◆ TASK INSTRUCTIONS ◆
The output must match the entries below exactly, with pictures removed.

◆ EXTRACTED INFORMATION ◆
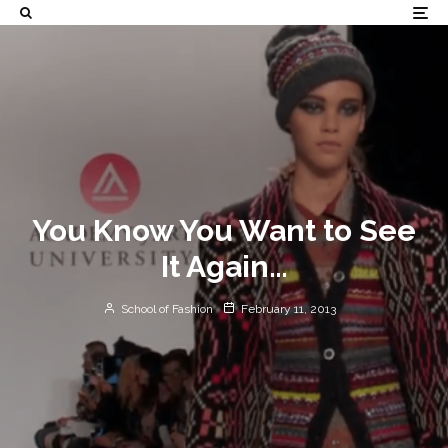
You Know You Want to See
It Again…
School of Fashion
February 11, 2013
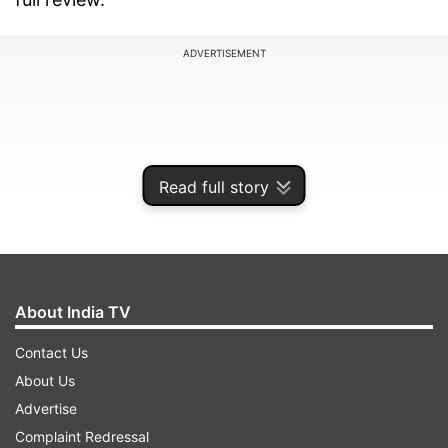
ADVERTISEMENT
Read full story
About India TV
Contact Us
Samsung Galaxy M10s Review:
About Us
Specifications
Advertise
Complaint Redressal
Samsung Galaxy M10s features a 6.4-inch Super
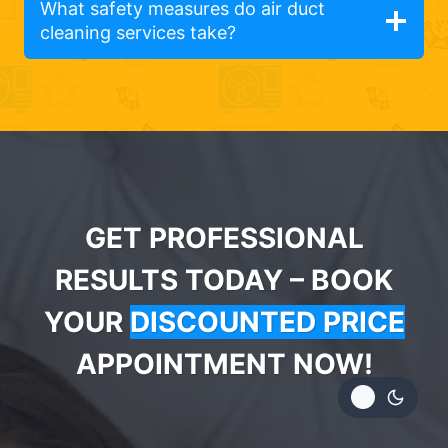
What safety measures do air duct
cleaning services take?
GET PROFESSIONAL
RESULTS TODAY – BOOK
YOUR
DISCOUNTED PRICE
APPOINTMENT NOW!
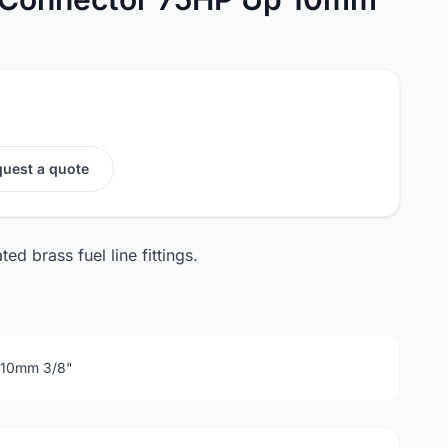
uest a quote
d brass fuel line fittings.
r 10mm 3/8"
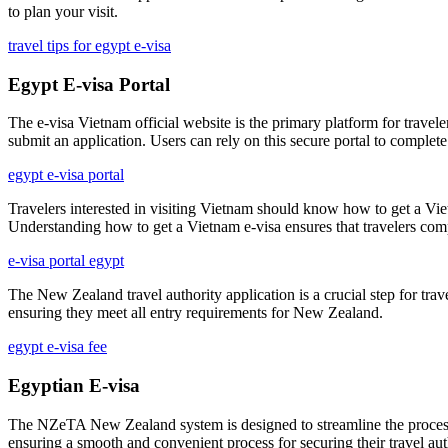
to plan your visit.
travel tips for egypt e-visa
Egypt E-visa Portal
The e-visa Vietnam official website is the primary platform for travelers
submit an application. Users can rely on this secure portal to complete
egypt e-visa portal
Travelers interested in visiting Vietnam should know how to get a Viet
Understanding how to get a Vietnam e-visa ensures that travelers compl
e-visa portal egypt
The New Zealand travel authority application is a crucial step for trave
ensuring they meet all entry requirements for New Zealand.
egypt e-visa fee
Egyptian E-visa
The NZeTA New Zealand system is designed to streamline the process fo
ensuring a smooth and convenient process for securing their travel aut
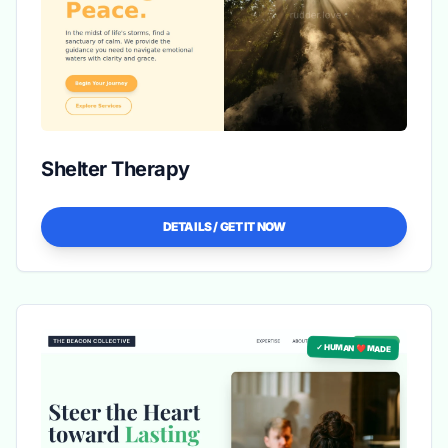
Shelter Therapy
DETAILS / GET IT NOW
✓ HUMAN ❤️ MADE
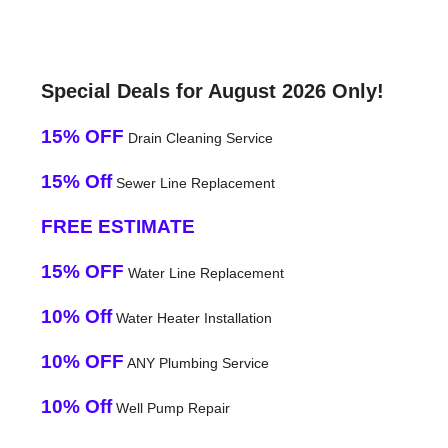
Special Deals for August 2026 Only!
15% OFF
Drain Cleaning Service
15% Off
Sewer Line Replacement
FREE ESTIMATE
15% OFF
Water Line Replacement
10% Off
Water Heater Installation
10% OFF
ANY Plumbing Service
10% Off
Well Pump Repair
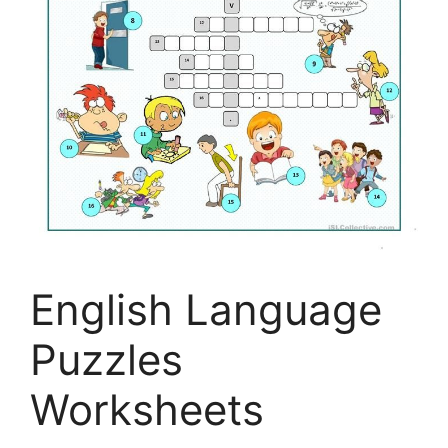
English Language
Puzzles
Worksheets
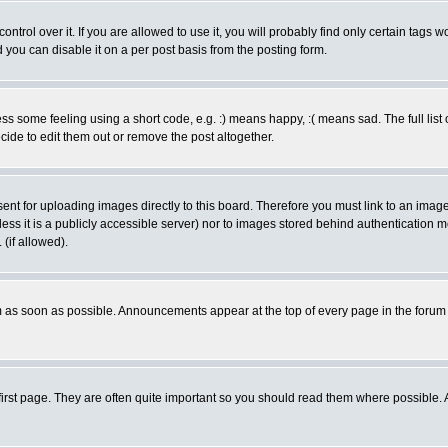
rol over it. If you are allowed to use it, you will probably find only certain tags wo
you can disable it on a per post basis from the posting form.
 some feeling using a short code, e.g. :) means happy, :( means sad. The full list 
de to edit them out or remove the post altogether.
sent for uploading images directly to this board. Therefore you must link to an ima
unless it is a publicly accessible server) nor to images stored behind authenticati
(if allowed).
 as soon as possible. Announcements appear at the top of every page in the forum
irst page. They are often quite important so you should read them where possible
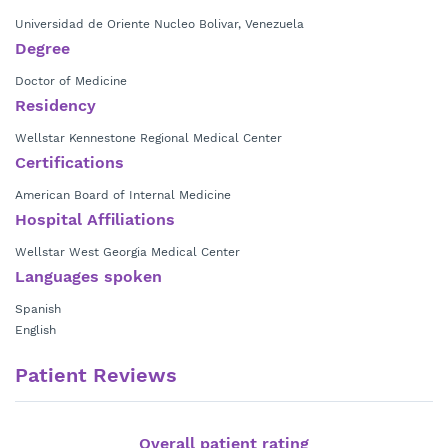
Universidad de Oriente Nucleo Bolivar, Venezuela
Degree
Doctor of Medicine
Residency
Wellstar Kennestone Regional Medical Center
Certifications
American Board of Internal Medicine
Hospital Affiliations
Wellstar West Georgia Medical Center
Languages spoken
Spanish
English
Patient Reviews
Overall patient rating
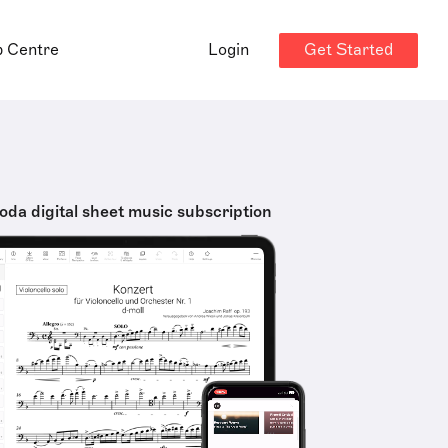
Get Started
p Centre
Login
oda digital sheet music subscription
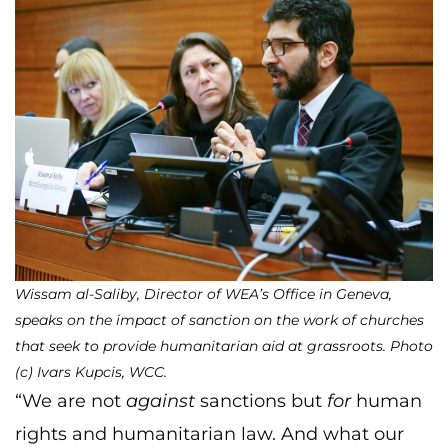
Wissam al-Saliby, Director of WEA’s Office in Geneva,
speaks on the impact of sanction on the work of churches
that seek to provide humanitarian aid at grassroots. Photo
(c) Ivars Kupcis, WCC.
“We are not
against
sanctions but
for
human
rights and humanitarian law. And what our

◆ ANSWER BELOW ◆
You Know You Want to See
It Again…
School of Fashion
February 11, 2013
ADVERTISEMENT
Read full story
About India TV
Contact Us
Samsung Galaxy M10s Review:
About Us
Specifications
Advertise
Complaint Redressal
Samsung Galaxy M10s features a 6.4-inch Super
What safety measures do air duct
cleaning services take?
GET PROFESSIONAL
RESULTS TODAY – BOOK
YOUR
DISCOUNTED PRICE
APPOINTMENT NOW!
uest a quote
d brass fuel line fittings.
r 10mm 3/8"
to plan your visit.
travel tips for egypt e-visa
Egypt E-visa Portal
The e-visa Vietnam official website is the primary platform for travelers
submit an application. Users can rely on this secure portal to complete
egypt e-visa portal
Travelers interested in visiting Vietnam should know how to get a Viet
Understanding how to get a Vietnam e-visa ensures that travelers compl
e-visa portal egypt
The New Zealand travel authority application is a crucial step for trave
ensuring they meet all entry requirements for New Zealand.
egypt e-visa fee
Egyptian E-visa
The NZeTA New Zealand system is designed to streamline the process fo
ensuring a smooth and convenient process for securing their travel aut
Shelter Therapy
DETAILS / GET IT NOW
✓ HUMAN ❤️ MADE
Special Deals for August 2026 Only!
15% OFF
Drain Cleaning Service
15% Off
Sewer Line Replacement
FREE ESTIMATE
15% OFF
Water Line Replacement
10% Off
Water Heater Installation
10% OFF
ANY Plumbing Service
10% Off
Well Pump Repair
English Language
Puzzles
Worksheets
rol over it. If you are allowed to use it, you will probably find only certain tags wo
you can disable it on a per post basis from the posting form.
 some feeling using a short code, e.g. :) means happy, :( means sad. The full list 
de to edit them out or remove the post altogether.
sent for uploading images directly to this board. Therefore you must link to an ima
unless it is a publicly accessible server) nor to images stored behind authenticati
(if allowed).
 as soon as possible. Announcements appear at the top of every page in the forum
irst page. They are often quite important so you should read them where possible
Universidad de Oriente Nucleo Bolivar, Venezuela
Degree
Doctor of Medicine
Residency
Wellstar Kennestone Regional Medical Center
Certifications
American Board of Internal Medicine
Hospital Affiliations
Wellstar West Georgia Medical Center
Languages spoken
Spanish
English
Patient Reviews
Overall patient rating
Get Started
p Centre
Login
oda digital sheet music subscription
Wissam al-Saliby, Director of WEA’s Office in Geneva,
speaks on the impact of sanction on the work of churches
that seek to provide humanitarian aid at grassroots. Photo
(c) Ivars Kupcis, WCC.
“We are not
against
sanctions but
for
human
rights and humanitarian law. And what our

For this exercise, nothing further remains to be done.